While the long-term outcomes of carotid artery stenting from this primary analysis seem promising, less certainty surrounds the outcomes during the initial 30-day period after the procedure. Ross Naylor, a member of the ICSS data monitoring committee, draws attention to previous randomized studies, which show that “stenting is associated with a doubling of the 30-day risk of death/any stroke, while surgery may be associated with an increased risk of perioperative myocardial infarction.” Furthermore, he emphasizes that, “once the 30-day period after treatment has elapsed, both interventions have similar outcomes regarding late stroke risk.” This observation raises an important question of whether stenting or surgery is the safest intervention in the early period after the onset of symptoms.

...treatment choice should be based on procedure-related risks and individual patient characteristics...

Similar uncertainties are also highlighted in an accompanying comment article by Marco Roffi, who reiterates that “the excess of periprocedural strokes has limited the acceptance of stenting as an alternative to endarterectomy.” Roffi also discusses the controversy surrounding the role of operator experience in determining outcomes. The ICSS investigators argue against the claim that inexperienced proceduralists might have skewed outcomes, as the study demonstrated no differences between the relative hazards of the two procedures performed at supervised and experienced centres.

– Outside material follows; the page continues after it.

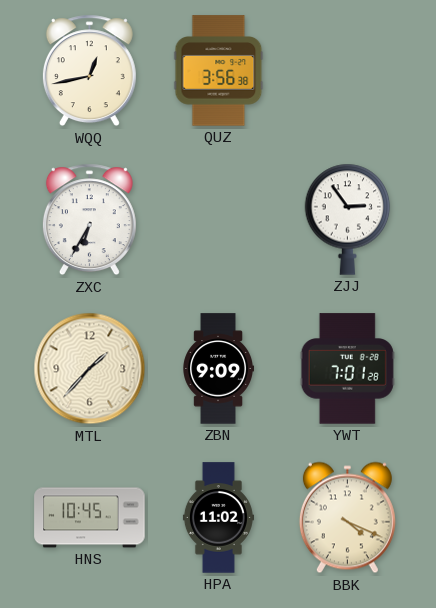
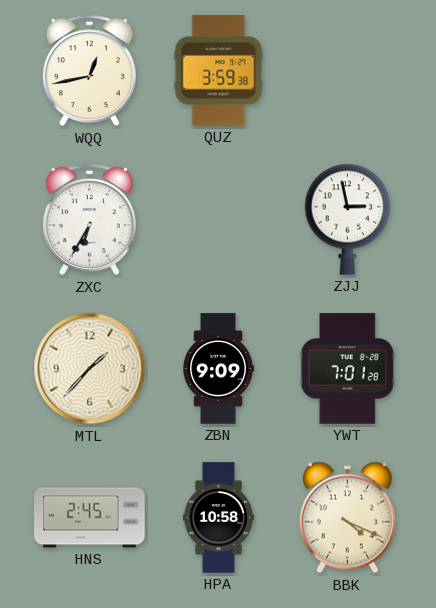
QUZ: 3:56 -> 3:59
ZJJ: 2:54 -> 2:58
HNS: 10:45 -> 2:45
HPA: 11:02 -> 10:58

The investigators conclude that while “stenting has the disadvantage of causing more minor non-disabling strokes in the procedural period ... [this] must be weighed against the increased risk of procedural myocardial infarction, cranial nerve palsy, and access-site haematoma associated with endarterectomy.” Treatment choice should be based on both procedure-related risks and individual patient characteristics. Brown suggests that “future research needs to concentrate on ways of making stenting safer, [including] better design of stents and better protection devices.”